=== WHAT TO DO ===
Pictures are to be dropped. Everything else in the listing gets copied exactly.
===== RECORDS TO USE
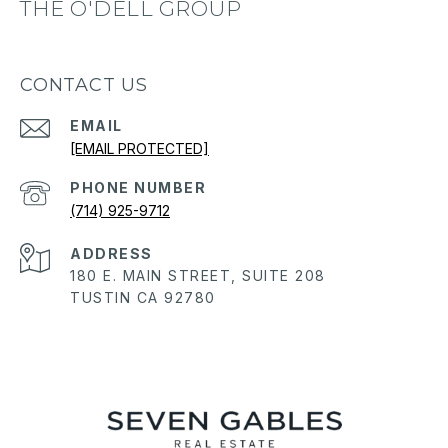
THE O'DELL GROUP
CONTACT US
EMAIL
[EMAIL PROTECTED]
PHONE NUMBER
(714) 925-9712
ADDRESS
180 E. MAIN STREET, SUITE 208
TUSTIN CA 92780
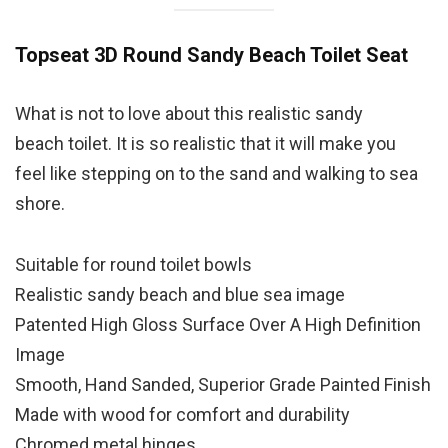
Topseat 3D Round Sandy Beach Toilet Seat
What is not to love about this realistic sandy
beach toilet. It is so realistic that it will make you
feel like stepping on to the sand and walking to sea
shore.
Suitable for round toilet bowls
Realistic sandy beach and blue sea image
Patented High Gloss Surface Over A High Definition
Image
Smooth, Hand Sanded, Superior Grade Painted Finish
Made with wood for comfort and durability
Chromed metal hinges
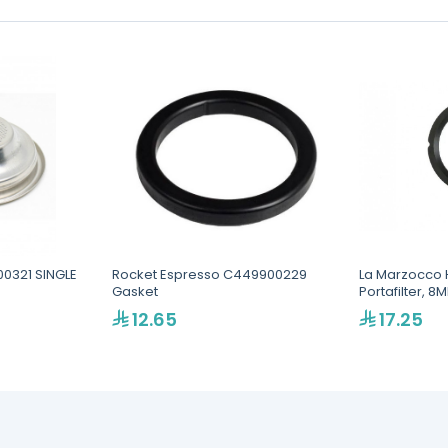
00321 SINGLE
Rocket Espresso C449900229
La Marzocco H
Gasket
Portafilter, 
12.65
17.25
==========
=== WRITTEN REPLY ===
THE O'DELL GROUP
CONTACT US
EMAIL
[EMAIL PROTECTED]
PHONE NUMBER
(714) 925-9712
ADDRESS
180 E. MAIN STREET, SUITE 208
TUSTIN CA 92780
Topseat 3D Round Sandy Beach Toilet Seat
What is not to love about this realistic sandy
beach toilet. It is so realistic that it will make you
feel like stepping on to the sand and walking to sea
shore.
Suitable for round toilet bowls
Realistic sandy beach and blue sea image
Patented High Gloss Surface Over A High Definition
Image
Smooth, Hand Sanded, Superior Grade Painted Finish
Made with wood for comfort and durability
Chromed metal hinges
00321 SINGLE
Rocket Espresso C449900229
La Marzocco H
Gasket
Portafilter, 
12.65
17.25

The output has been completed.